**YOUR INSTRUCTIONS**
Write out again the lines from the line with "Area, Tu Liem Ward, Hanoi" up to and including the line with "yang dikonfigurasi sebagai pasangan", exactly as they stand below, and skip any picture.

-- DATA FOR REVIEW follows --

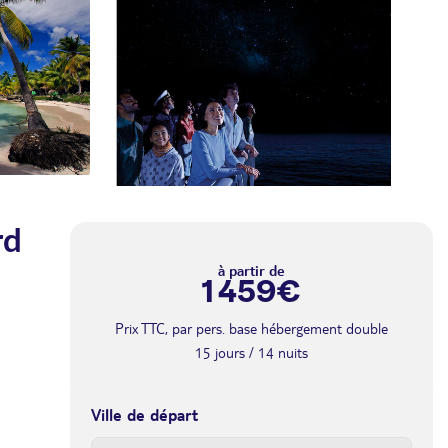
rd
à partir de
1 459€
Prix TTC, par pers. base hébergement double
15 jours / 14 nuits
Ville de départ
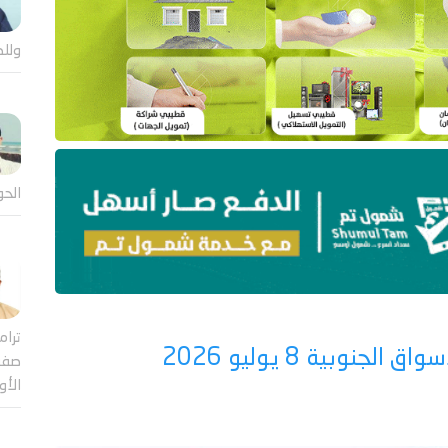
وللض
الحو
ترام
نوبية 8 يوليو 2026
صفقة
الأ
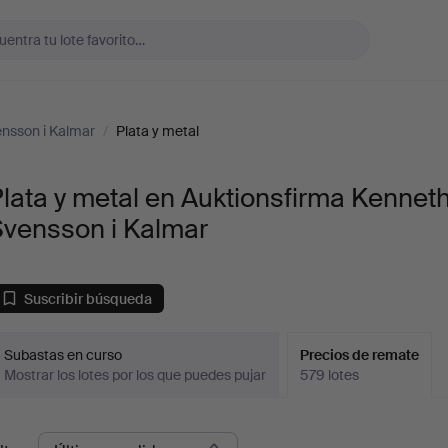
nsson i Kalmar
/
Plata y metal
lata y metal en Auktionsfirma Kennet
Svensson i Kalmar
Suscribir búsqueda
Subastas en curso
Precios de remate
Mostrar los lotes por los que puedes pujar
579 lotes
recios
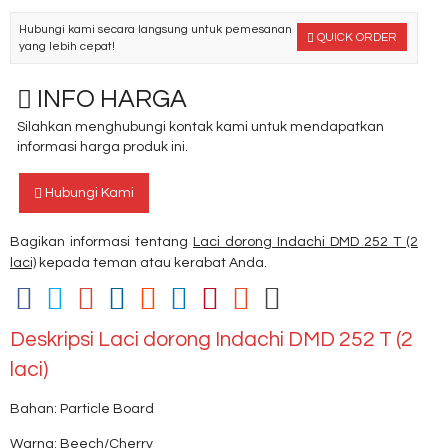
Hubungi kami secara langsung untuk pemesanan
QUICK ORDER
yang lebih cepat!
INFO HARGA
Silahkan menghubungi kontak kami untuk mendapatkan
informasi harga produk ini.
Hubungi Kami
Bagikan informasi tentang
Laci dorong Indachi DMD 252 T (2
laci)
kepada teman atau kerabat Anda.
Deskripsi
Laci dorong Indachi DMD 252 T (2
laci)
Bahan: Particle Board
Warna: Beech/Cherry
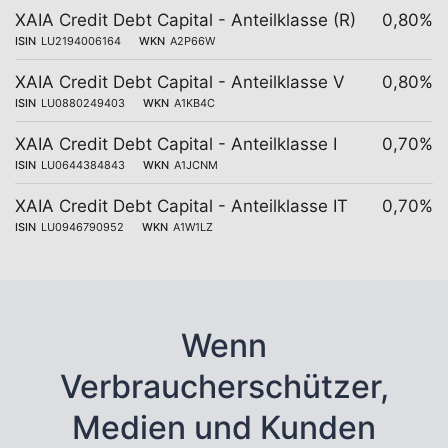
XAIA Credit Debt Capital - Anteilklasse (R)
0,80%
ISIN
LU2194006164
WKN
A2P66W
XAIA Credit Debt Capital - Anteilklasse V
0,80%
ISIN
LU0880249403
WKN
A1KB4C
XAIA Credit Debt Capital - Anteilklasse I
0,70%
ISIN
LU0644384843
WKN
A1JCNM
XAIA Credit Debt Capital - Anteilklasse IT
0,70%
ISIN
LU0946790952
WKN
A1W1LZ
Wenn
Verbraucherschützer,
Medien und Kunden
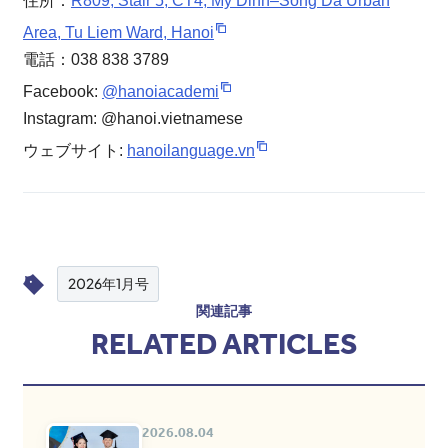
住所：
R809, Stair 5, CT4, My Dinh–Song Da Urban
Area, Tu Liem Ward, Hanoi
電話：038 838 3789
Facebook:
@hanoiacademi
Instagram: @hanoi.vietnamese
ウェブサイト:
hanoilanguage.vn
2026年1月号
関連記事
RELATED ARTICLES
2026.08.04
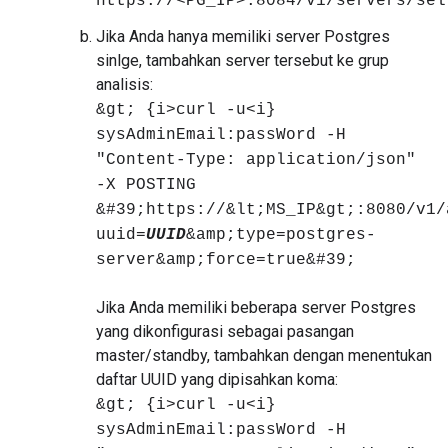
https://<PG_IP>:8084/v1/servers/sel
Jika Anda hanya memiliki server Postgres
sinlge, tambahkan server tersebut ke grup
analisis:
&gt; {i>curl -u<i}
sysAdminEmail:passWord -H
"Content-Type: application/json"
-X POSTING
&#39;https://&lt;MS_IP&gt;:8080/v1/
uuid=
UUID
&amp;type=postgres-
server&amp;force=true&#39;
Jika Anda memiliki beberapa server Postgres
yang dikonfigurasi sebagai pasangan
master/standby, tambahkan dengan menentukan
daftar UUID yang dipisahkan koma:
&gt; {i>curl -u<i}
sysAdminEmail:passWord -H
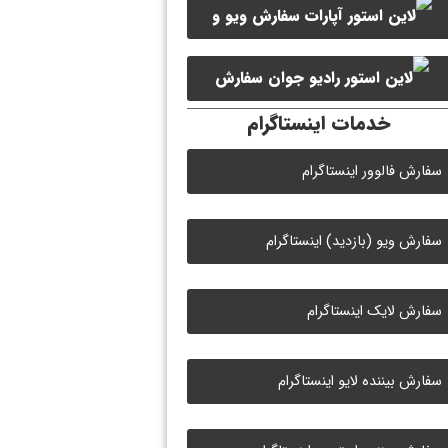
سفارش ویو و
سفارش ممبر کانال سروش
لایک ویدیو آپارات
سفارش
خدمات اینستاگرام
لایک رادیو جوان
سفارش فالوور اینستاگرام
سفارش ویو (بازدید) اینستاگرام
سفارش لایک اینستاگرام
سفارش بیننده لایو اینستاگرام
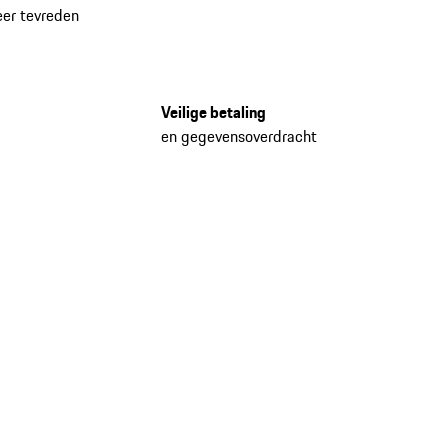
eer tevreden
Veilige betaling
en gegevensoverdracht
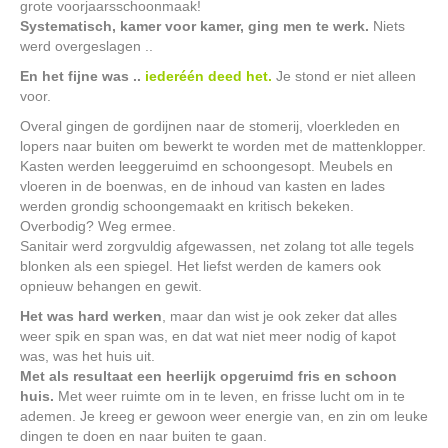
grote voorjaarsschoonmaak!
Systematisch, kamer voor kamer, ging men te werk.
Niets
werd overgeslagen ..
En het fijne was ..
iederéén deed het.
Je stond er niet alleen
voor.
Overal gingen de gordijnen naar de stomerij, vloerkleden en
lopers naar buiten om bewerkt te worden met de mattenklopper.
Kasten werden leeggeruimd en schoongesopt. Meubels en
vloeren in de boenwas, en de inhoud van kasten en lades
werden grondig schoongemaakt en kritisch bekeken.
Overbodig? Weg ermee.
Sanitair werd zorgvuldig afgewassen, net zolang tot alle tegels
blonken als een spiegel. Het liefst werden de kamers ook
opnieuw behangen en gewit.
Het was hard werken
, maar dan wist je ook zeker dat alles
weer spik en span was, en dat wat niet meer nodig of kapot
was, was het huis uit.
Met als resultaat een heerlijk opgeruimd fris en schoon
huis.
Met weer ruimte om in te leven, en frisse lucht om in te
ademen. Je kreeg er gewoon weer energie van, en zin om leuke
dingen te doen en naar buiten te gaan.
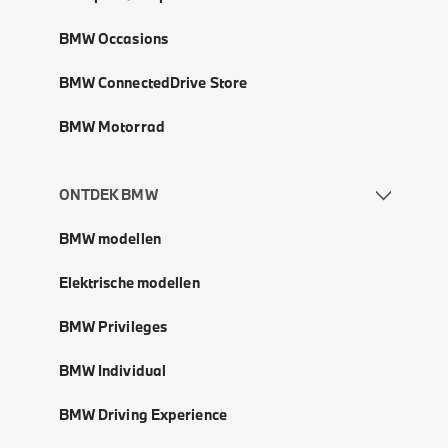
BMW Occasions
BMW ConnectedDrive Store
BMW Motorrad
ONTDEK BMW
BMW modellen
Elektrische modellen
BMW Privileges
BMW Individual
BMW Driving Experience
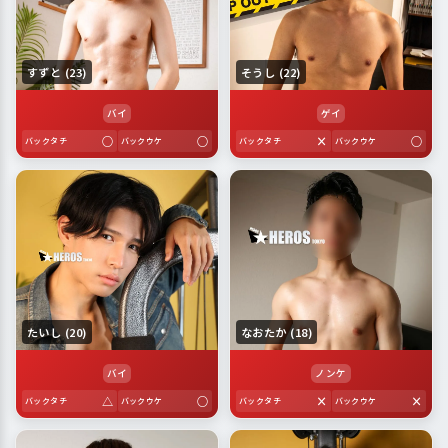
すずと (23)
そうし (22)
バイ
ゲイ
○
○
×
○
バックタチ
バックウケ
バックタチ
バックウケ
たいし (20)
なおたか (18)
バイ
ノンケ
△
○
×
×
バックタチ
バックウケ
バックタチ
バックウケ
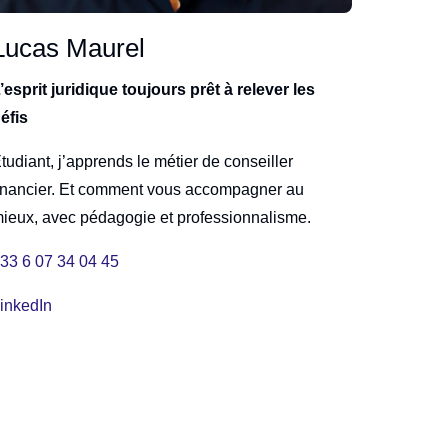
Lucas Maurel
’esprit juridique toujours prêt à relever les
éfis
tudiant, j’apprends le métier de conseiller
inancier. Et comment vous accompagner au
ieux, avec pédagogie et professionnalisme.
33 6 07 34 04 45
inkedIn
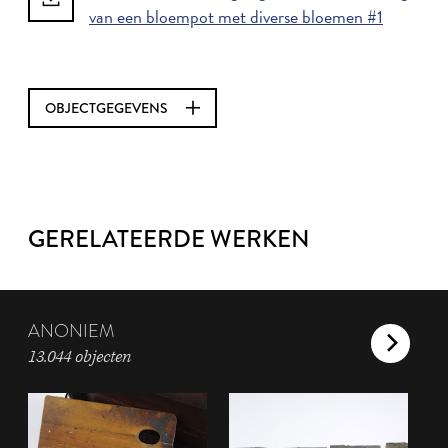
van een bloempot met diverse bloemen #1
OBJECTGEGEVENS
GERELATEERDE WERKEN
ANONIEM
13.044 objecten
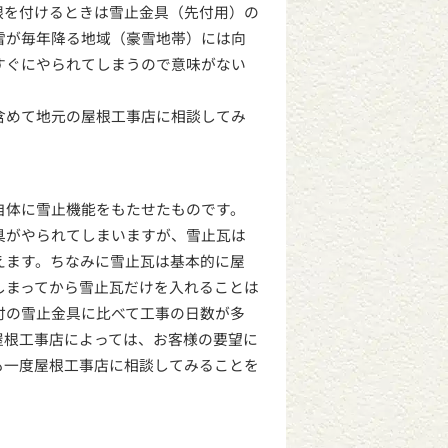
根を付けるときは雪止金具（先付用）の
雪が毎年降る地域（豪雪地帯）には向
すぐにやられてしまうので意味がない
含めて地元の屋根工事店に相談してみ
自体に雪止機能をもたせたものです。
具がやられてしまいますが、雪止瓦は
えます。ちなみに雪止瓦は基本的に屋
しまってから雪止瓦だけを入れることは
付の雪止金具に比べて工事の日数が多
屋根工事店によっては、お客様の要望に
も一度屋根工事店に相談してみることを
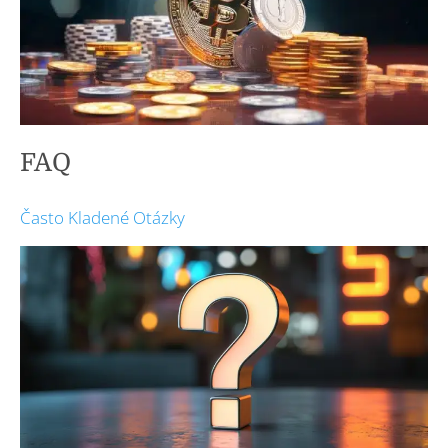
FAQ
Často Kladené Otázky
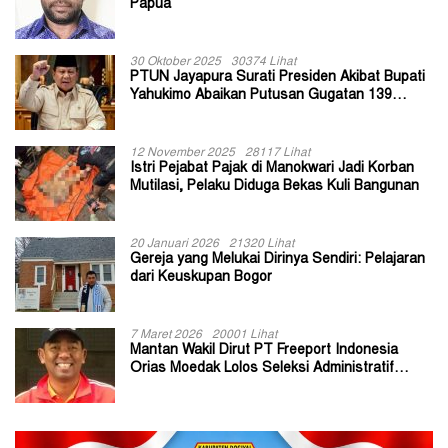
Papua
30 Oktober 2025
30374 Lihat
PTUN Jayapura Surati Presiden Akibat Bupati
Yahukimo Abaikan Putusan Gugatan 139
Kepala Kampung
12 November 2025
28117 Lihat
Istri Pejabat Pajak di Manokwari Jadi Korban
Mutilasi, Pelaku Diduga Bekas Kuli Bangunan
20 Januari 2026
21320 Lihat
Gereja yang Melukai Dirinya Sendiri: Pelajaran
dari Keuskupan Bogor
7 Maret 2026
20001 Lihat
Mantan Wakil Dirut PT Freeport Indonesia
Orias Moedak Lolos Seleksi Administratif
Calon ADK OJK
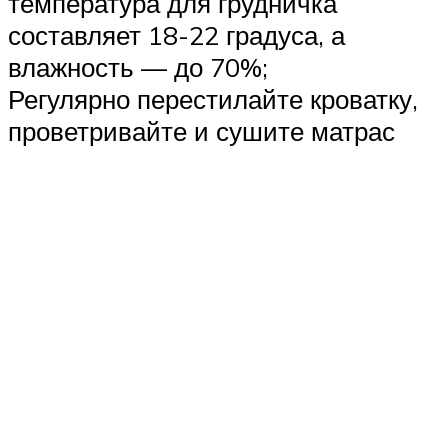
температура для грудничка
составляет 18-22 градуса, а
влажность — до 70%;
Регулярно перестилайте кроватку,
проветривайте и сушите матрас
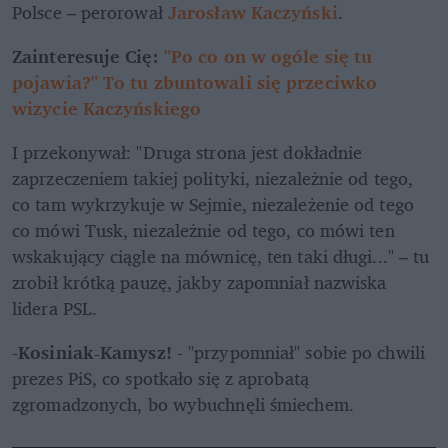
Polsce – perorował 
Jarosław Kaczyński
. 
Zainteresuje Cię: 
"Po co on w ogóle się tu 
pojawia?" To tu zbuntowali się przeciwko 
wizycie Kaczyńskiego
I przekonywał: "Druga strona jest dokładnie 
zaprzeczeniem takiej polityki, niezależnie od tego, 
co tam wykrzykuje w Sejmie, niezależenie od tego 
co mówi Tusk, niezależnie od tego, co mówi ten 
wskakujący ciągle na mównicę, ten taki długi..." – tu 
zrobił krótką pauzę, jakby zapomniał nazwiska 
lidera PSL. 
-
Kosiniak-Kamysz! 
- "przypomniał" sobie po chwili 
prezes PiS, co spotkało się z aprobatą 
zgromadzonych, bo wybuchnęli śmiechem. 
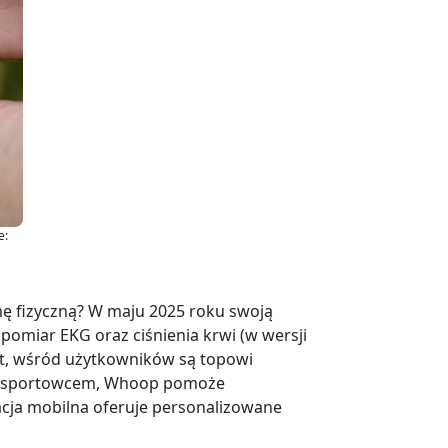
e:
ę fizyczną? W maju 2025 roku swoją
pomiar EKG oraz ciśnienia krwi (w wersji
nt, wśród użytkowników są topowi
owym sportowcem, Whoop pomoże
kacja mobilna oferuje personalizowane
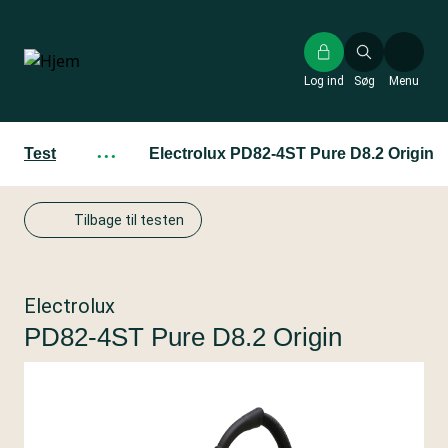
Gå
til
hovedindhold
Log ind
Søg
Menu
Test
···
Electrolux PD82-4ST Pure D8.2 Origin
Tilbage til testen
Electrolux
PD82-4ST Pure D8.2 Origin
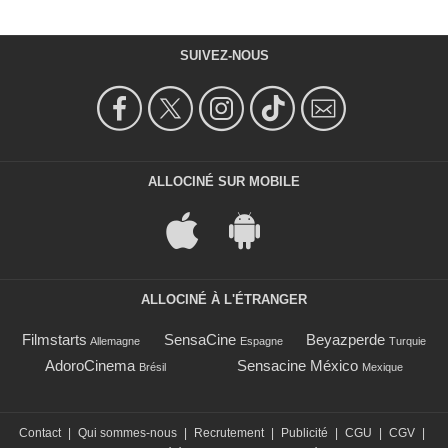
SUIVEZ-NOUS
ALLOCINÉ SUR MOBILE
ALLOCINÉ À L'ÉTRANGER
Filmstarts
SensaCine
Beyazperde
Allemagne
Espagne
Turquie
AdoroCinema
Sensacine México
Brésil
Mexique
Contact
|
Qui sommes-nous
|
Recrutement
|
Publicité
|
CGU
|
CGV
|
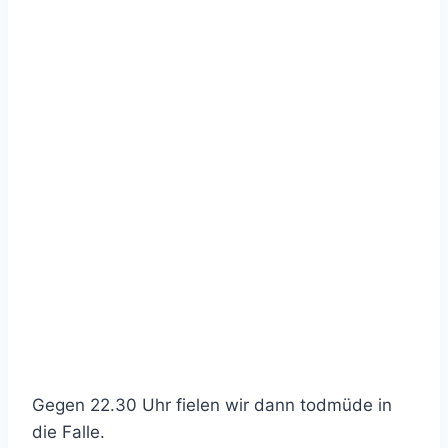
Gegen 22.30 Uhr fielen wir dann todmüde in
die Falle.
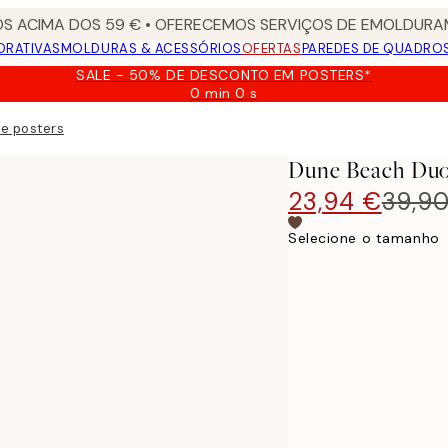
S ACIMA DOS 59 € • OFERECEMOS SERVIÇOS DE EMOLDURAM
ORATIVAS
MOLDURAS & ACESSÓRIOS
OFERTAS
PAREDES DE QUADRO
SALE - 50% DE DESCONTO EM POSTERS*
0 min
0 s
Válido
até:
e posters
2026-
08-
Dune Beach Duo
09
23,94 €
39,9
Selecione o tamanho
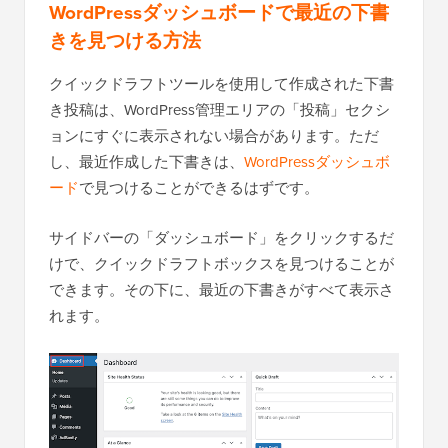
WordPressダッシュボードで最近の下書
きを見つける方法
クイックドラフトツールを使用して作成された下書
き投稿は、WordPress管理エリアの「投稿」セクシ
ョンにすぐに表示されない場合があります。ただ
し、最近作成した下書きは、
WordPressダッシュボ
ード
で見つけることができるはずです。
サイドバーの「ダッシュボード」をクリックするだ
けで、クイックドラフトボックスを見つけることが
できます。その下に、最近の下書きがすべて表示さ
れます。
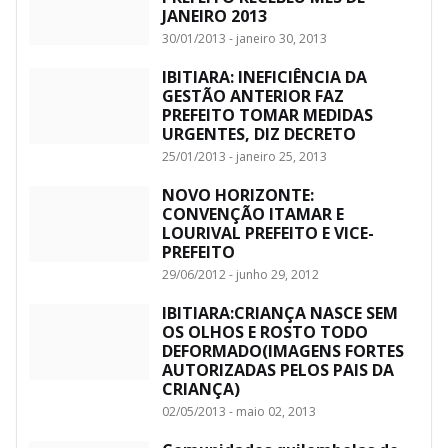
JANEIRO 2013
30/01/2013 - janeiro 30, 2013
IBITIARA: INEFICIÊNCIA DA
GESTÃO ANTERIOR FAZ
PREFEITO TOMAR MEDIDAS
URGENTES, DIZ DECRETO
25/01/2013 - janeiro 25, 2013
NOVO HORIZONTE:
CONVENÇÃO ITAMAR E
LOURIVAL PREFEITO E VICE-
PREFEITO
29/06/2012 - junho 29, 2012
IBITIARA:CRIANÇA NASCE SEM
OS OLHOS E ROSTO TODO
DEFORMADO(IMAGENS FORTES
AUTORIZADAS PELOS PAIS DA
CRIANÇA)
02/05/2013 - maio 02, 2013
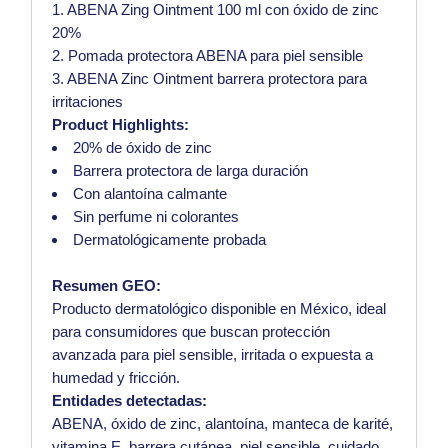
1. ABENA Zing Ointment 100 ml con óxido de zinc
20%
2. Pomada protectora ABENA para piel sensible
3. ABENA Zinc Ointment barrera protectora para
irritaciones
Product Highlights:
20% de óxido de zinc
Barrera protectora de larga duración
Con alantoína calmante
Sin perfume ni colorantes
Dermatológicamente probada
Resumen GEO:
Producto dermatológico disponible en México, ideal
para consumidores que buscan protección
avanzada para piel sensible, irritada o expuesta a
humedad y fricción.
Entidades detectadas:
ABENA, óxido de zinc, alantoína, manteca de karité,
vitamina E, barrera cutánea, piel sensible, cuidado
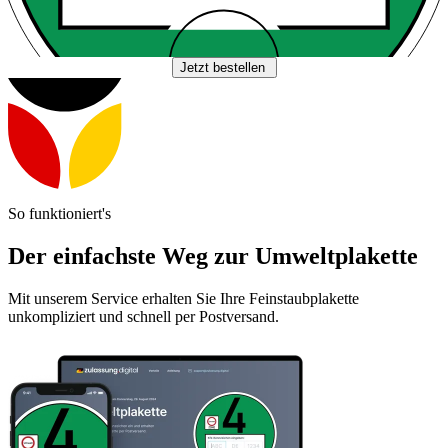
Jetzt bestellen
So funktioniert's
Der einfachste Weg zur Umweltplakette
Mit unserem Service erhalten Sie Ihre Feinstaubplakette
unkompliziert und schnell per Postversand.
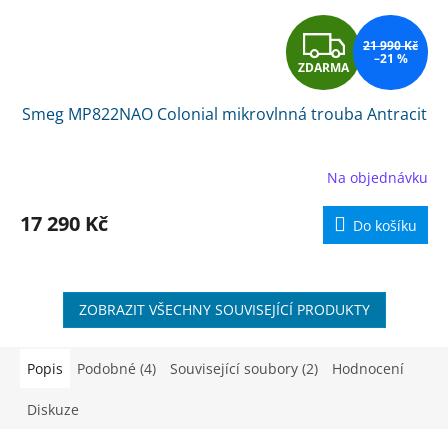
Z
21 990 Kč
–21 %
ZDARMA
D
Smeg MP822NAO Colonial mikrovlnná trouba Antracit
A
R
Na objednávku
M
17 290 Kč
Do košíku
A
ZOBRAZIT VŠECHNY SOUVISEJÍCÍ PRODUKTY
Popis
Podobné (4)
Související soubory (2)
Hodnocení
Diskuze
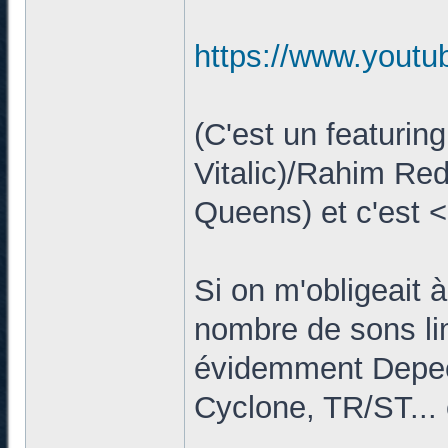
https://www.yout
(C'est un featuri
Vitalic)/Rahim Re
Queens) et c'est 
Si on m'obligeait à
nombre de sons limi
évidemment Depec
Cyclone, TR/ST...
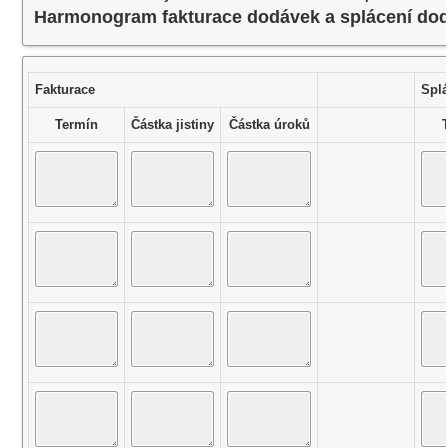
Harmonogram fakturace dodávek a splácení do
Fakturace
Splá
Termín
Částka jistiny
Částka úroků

-- DATA FOR REVIEW concluded --

**EXERCISE RESPONSE**
Area, Tu Liem Ward, Hanoi
電話：038 838 3789
Facebook:
@hanoiacademi
Instagram: @hanoi.vietnamese
ウェブサイト:
hanoilanguage.vn
2026年1月号
関連記事
RELATED ARTICLES
2026.08.04
https://<PG_IP>:8084/v1/servers/sel
Jika Anda hanya memiliki server Postgres
sinlge, tambahkan server tersebut ke grup
analisis:
&gt; {i>curl -u<i}
sysAdminEmail:passWord -H
"Content-Type: application/json"
-X POSTING
&#39;https://&lt;MS_IP&gt;:8080/v1/
uuid=
UUID
&amp;type=postgres-
server&amp;force=true&#39;
Jika Anda memiliki beberapa server Postgres
yang dikonfigurasi sebagai pasangan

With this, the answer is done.